[Records from a data collection]
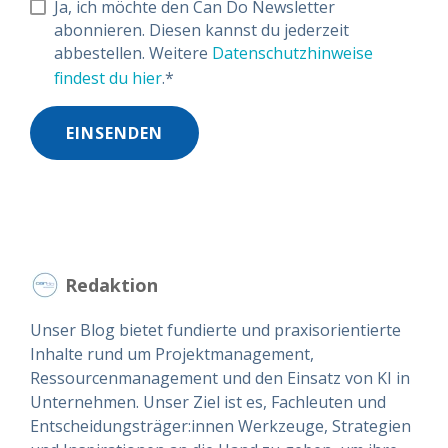
Ja, ich möchte den Can Do Newsletter
abonnieren. Diesen kannst du jederzeit
abbestellen. Weitere
Datenschutzhinweise
findest du hier
.
*
Redaktion
Unser Blog bietet fundierte und praxisorientierte
Inhalte rund um Projektmanagement,
Ressourcenmanagement und den Einsatz von KI in
Unternehmen. Unser Ziel ist es, Fachleuten und
Entscheidungsträger:innen Werkzeuge, Strategien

■ **ACTIVITY**
Would you please restate the records word for word, excluding any images?

■ **TASK ANSWER**
Ja, ich möchte den Can Do Newsletter
abonnieren. Diesen kannst du jederzeit
abbestellen. Weitere
Datenschutzhinweise
findest du hier
.
*
Redaktion
Unser Blog bietet fundierte und praxisorientierte
Inhalte rund um Projektmanagement,
Ressourcenmanagement und den Einsatz von KI in
Unternehmen. Unser Ziel ist es, Fachleuten und
Entscheidungsträger:innen Werkzeuge, Strategien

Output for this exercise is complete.